We would like to call reader attention, especially those residing in either retail, apparel or other low-cost focused supply chains, to some newer information concerning the recent factory fire that occurred in Bangladesh.  Last month, a fire in an apparel factory operated by Tazreen Fashions Ltd. outside Dhaka, Bangladesh tragically killed 112 people and raised yet another appeal for increased worker safety in low-cost manufacturing environments.

Today’s Wall Street Journal features a rather in-depth investigative article, Fire Warnings Went Unheard, (paid subscription or free metered view) concerning both the timeline and nature of supplier relationships that preceded this fire. The article presents evidence as to a perceived  lack of knowledge or accountability as to whether a supplier was qualified to produce goods for a retail customer. It is a probing editorial as to how suppliers and retailers can either turn a blind eye to existing supplier working conditions, or how a lack of concise information regarding certification, or lack thereof, can be “assumed’ to be shared. We recommend this as important reading.

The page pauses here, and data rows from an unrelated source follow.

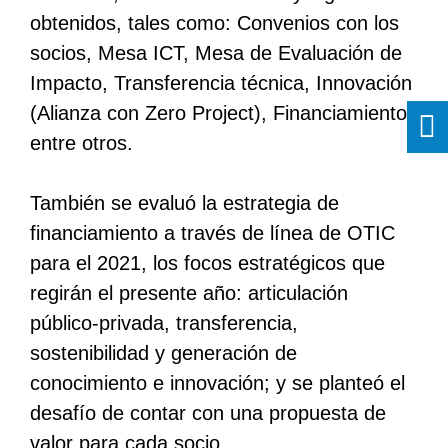
obtenidos, tales como: Convenios con los
socios, Mesa ICT, Mesa de Evaluación de
Impacto, Transferencia técnica, Innovación
(Alianza con Zero Project), Financiamiento,
entre otros.
También se evaluó la estrategia de
financiamiento a través de línea de OTIC
para el 2021, los focos estratégicos que
regirán el presente año: articulación
público-privada, transferencia,
sostenibilidad y generación de
conocimiento e innovación; y se planteó el
desafío de contar con una propuesta de
valor para cada socio.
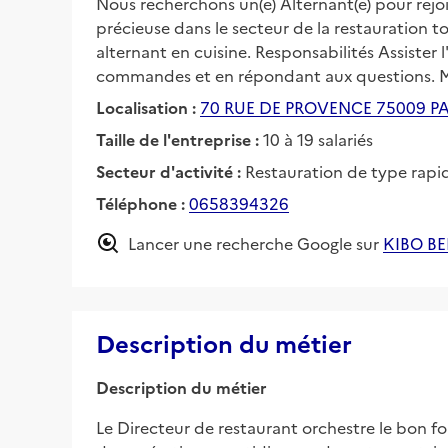
Nous recherchons un(e) Alternant(e) pour re
précieuse dans le secteur de la restauration to
alternant en cuisine. Responsabilités Assister 
commandes et en répondant aux questions. Ma
Localisation :
70 RUE DE PROVENCE 75009 PA
Taille de l'entreprise :
10 à 19 salariés
Secteur d'activité :
Restauration de type rapi
Téléphone :
0658394326
Lancer une recherche Google sur
KIBO B
Description du métier
Description du métier
Le Directeur de restaurant orchestre le bon fo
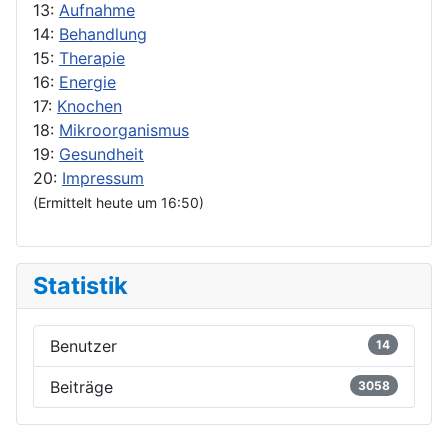
13:
Aufnahme
14:
Behandlung
15:
Therapie
16:
Energie
17:
Knochen
18:
Mikroorganismus
19:
Gesundheit
20:
Impressum
(Ermittelt heute um 16:50)
Statistik
Benutzer
14
Beiträge
3058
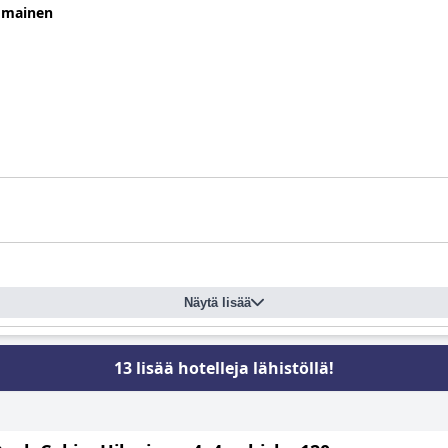
omainen
Näytä lisää
13 lisää hotelleja lähistöllä!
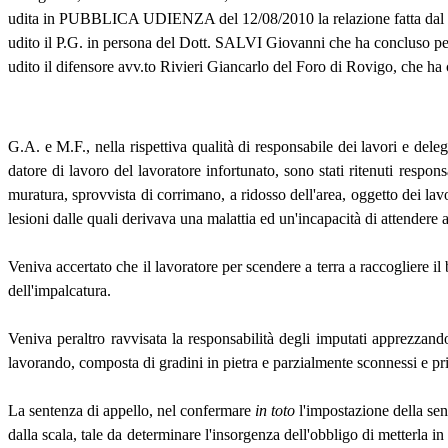
udita in PUBBLICA UDIENZA del 12/08/2010 la relazione fatta da
udito il P.G. in persona del Dott. SALVI Giovanni che ha concluso per i
udito il difensore avv.to Rivieri Giancarlo del Foro di Rovigo, che 
G.A. e M.F., nella rispettiva qualità di responsabile dei lavori e delega
datore di lavoro del lavoratore infortunato, sono stati ritenuti respon
muratura, sprovvista di corrimano, a ridosso dell'area, oggetto dei lavo
lesioni dalle quali derivava una malattia ed un'incapacità di attendere 
Veniva accertato che il lavoratore per scendere a terra a raccogliere il 
dell'impalcatura.
Veniva peraltro ravvisata la responsabilità degli imputati apprezzando
lavorando, composta di gradini in pietra e parzialmente sconnessi e priva
La sentenza di appello, nel confermare
in toto
l'impostazione della sent
dalla scala, tale da determinare l'insorgenza dell'obbligo di metterla 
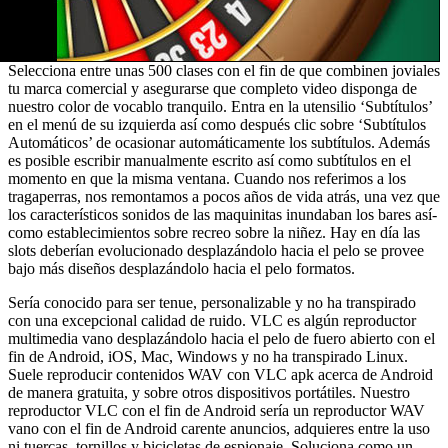
Selecciona entre unas 500 clases con el fin de que combinen joviales
tu marca comercial y asegurarse que completo video disponga de
nuestro color de vocablo tranquilo. Entra en la utensilio ‘Subtítulos’
en el menú de su izquierda así­ como después clic sobre ‘Subtítulos
Automáticos’ de ocasionar automáticamente los subtítulos. Además
es posible escribir manualmente escrito así­ como subtítulos en el
momento en que la misma ventana. Cuando nos referimos a los
tragaperras, nos remontamos a pocos años de vida atrás, una vez que
los característicos sonidos de las maquinitas inundaban los bares así­
como establecimientos sobre recreo sobre la niñez. Hay en día las
slots deberían evolucionado desplazándolo hacia el pelo se provee
bajo más diseños desplazándolo hacia el pelo formatos.
Serí­a conocido para ser tenue, personalizable y no ha transpirado
con una excepcional calidad de ruido. VLC es algún reproductor
multimedia vano desplazándolo hacia el pelo de fuero abierto con el
fin de Android, iOS, Mac, Windows y no ha transpirado Linux.
Suele reproducir contenidos WAV con VLC apk acerca de Android
de manera gratuita, y sobre otros dispositivos portátiles. Nuestro
reproductor VLC con el fin de Android serí­a un reproductor WAV
vano con el fin de Android carente anuncios, adquieres entre la uso
ni tuercas, tornillos y bicicletas de espionaje. Soluciona como un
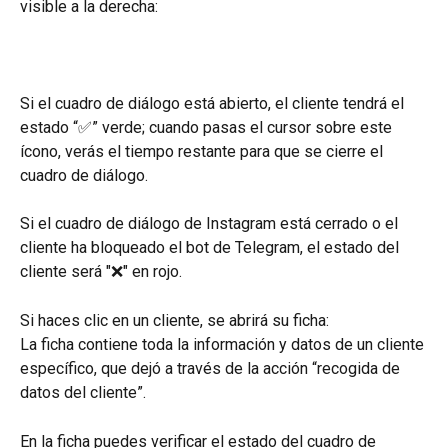
visible a la derecha:
Si el cuadro de diálogo está abierto, el cliente tendrá el 
estado “✅” verde; cuando pasas el cursor sobre este 
ícono, verás el tiempo restante para que se cierre el 
cuadro de diálogo.
Si el cuadro de diálogo de Instagram está cerrado o el 
cliente ha bloqueado el bot de Telegram, el estado del 
cliente será "❌" en rojo.
Si haces clic en un cliente, se abrirá su ficha:
La ficha contiene toda la información y datos de un cliente 
específico, que dejó a través de la acción “recogida de 
datos del cliente”.
En la ficha puedes verificar el estado del cuadro de 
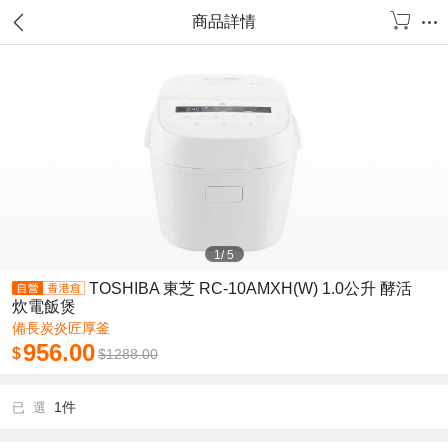
商品詳情
1
/
5
TOSHIBA 東芝 RC-10AMXH(W) 1.0公升 酵活
炊電飯煲
備長炭炎匠厚釜
956.00
$
$
1288.00
1件
已 選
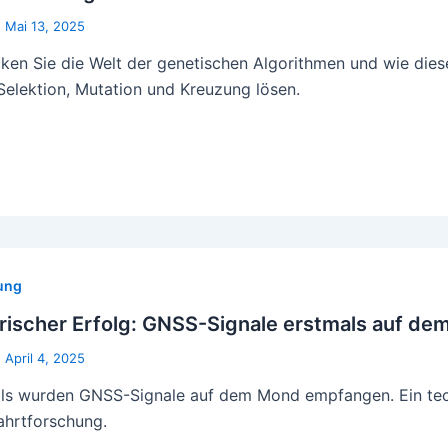
|
Mai 13, 2025
ken Sie die Welt der genetischen Algorithmen und wie die
Selektion, Mutation und Kreuzung lösen.
ung
orischer Erfolg: GNSS-Signale erstmals auf 
|
April 4, 2025
ls wurden GNSS-Signale auf dem Mond empfangen. Ein tech
hrtforschung.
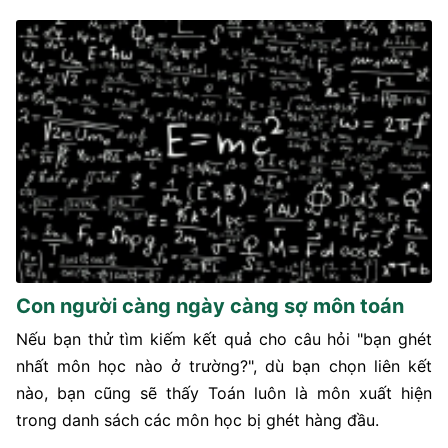
Con người càng ngày càng sợ môn toán
Nếu bạn thử tìm kiếm kết quả cho câu hỏi "bạn ghét
nhất môn học nào ở trường?", dù bạn chọn liên kết
nào, bạn cũng sẽ thấy Toán luôn là môn xuất hiện
trong danh sách các môn học bị ghét hàng đầu.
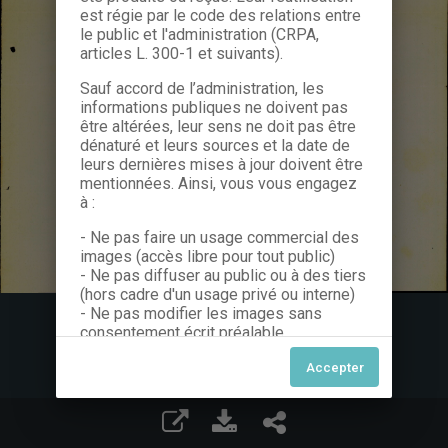
est régie par le code des relations entre
le public et l'administration (CRPA,
articles L. 300-1 et suivants).
Sauf accord de l’administration, les
informations publiques ne doivent pas
être altérées, leur sens ne doit pas être
dénaturé et leurs sources et la date de
leurs dernières mises à jour doivent être
mentionnées. Ainsi, vous vous engagez
à :
- Ne pas faire un usage commercial des
images (accès libre pour tout public)
- Ne pas diffuser au public ou à des tiers
(hors cadre d'un usage privé ou interne)
- Ne pas modifier les images sans
consentement écrit préalable
Dans le cas contraire, nous vous invitons
à nous contacter afin de solliciter le type
de Licence souhaitée parmi celles
proposées et le cas échéant, acquitter
une redevance.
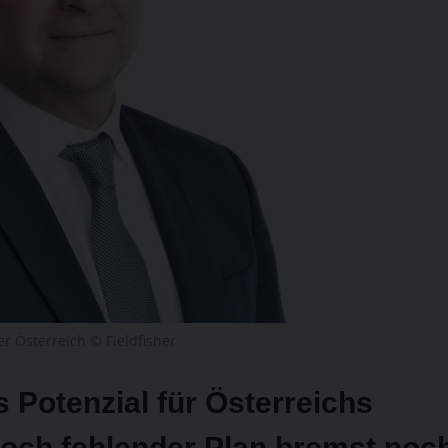
r Österreich © Fieldfisher
s Potenzial für Österreichs
doch fehlender Plan bremst noc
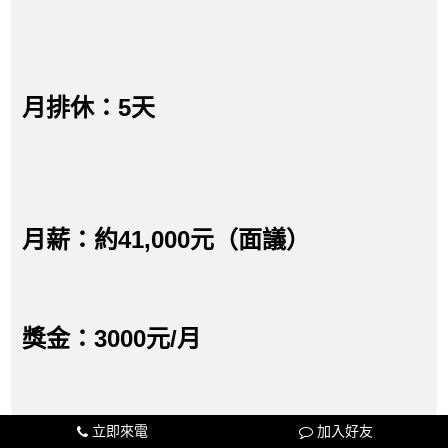
月排休：5天
月薪：約41,000元（面議）
獎金：3000元/月
立即來電
加入好友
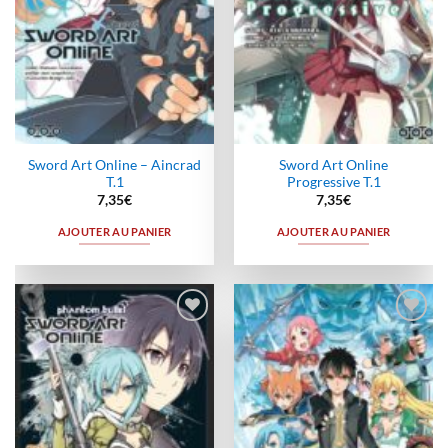
Sword Art Online – Aincrad
Sword Art Online
T.1
Progressive T.1
7,35
€
7,35
€
AJOUTER AU PANIER
AJOUTER AU PANIER
Ajouter
Ajouter
à la
à la
wishlist
wishlist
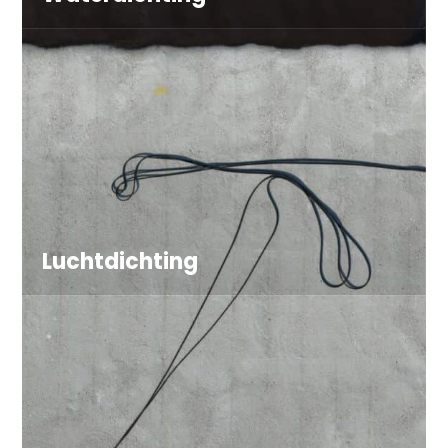
De coatings van Liquid Rubber worden onder
meer toegepast op brugdekken,
parkeerdekken, parkeergarages, daken,
naden, doorvoeren, tunnelconstructies en
vele andere constructies. Ze realiseren een
blijvend elastische, naadloze en waterdichte
afdichting.
Bekijk toepassingen
Luchtdichting
Luchtdicht bouwen is essentieel voor een
energiezuinig gebouw en vormt een belangrijk
onderdeel van passief bouwen. De
milieuvriendelijke coatings van Liquid Rubber
zorgen voor een volledig luchtdichte
afdichting en leveren daarmee een directe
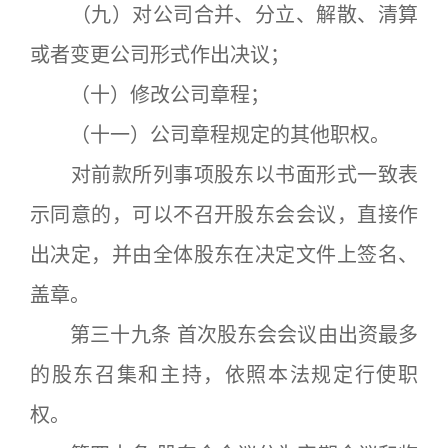
（九）对公司合并、分立、解散、清算
或者变更公司形式作出决议；
（十）修改公司章程；
（十一）公司章程规定的其他职权。
对前款所列事项股东以书面形式一致表
示同意的，可以不召开股东会会议，直接作
出决定，并由全体股东在决定文件上签名、
盖章。
第三十九条 首次股东会会议由出资最多
的股东召集和主持，依照本法规定行使职
权。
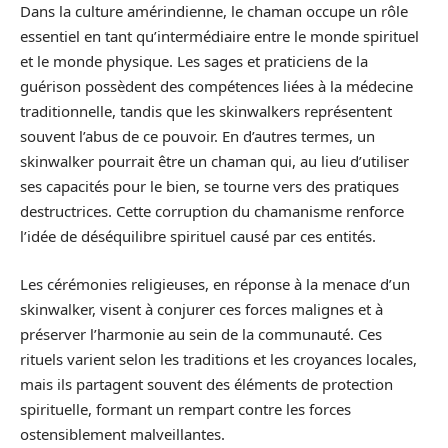
Dans la culture amérindienne, le chaman occupe un rôle
essentiel en tant qu’intermédiaire entre le monde spirituel
et le monde physique. Les sages et praticiens de la
guérison possèdent des compétences liées à la médecine
traditionnelle, tandis que les skinwalkers représentent
souvent l’abus de ce pouvoir. En d’autres termes, un
skinwalker pourrait être un chaman qui, au lieu d’utiliser
ses capacités pour le bien, se tourne vers des pratiques
destructrices. Cette corruption du chamanisme renforce
l’idée de déséquilibre spirituel causé par ces entités.
Les cérémonies religieuses, en réponse à la menace d’un
skinwalker, visent à conjurer ces forces malignes et à
préserver l’harmonie au sein de la communauté. Ces
rituels varient selon les traditions et les croyances locales,
mais ils partagent souvent des éléments de protection
spirituelle, formant un rempart contre les forces
ostensiblement malveillantes.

For those unable to access the article, we provide a brief synopsis. WSJ reporters investigated documents within the burned out factory, as well as interviewed various suppliers in the alleged chain of contract arrangements. They report that just weeks before the fire, a majority of the Tazreen assembly lines were dedicated to production of girls’ apparel destined for Wal-Mart, apparently subcontracted to Tazreen from another designated Wal-Mart supplier. A spokesperson for Wal-Mart confirms that the factory was removed from that global retailer’s list of authorized factories months before the incident, and that the existing work was subcontracted in violation of supplier standards, a cause for termination of contract with the original contracted supplier.

WSJ reporters trace an audit that was conducted in May 2011, performed for a separate Wal-Mart supplier that found that fire exits and stairwells were blocked and workers were unaware of evacuation routes. WSJ reporters found evidence of a suspected December 2011 audit, but it had its pages of findings ripped out. While Wal-Mart and other retailers have mechanisms to audit and approve factories, the WSJ indicated that warning signs are often overlooked. The news of a barred factory might not be communicated to other suppliers or the very factories themselves, according to WSJ interviews. A marketing employee at Tazreen’s parent company claimed no documentation indicating that the factory was barred. WSJ also reports four other suppliers to Wal-Mart worked with Tazreen in 2012, all claiming lack of knowledge as to final production source.

The WSJ makes no summary conclusions as a result of its investigative reporting.  Perhaps that part was edited.  In any case, I’m sure our Supply Chain Matters readers can form their own conclusions.  No supplier wants to risk losing business from a major retail customer, especially one with the volume clout of Wal-Mart.  At the same time, volume commitments, profitability and on-time delivery pressures cause other actions to occur.  An environment of see no evil, tell no evil becomes predominant until tragedy occurs.

Meanwhile, apparel workers across Bangladesh remain concerned for their safety, with global labor rights groups calling for more accountability and proactive remediation programs.

Apparel and clothing supply chains obviously have some homework, but the question remains, who specifically has the homework assignment.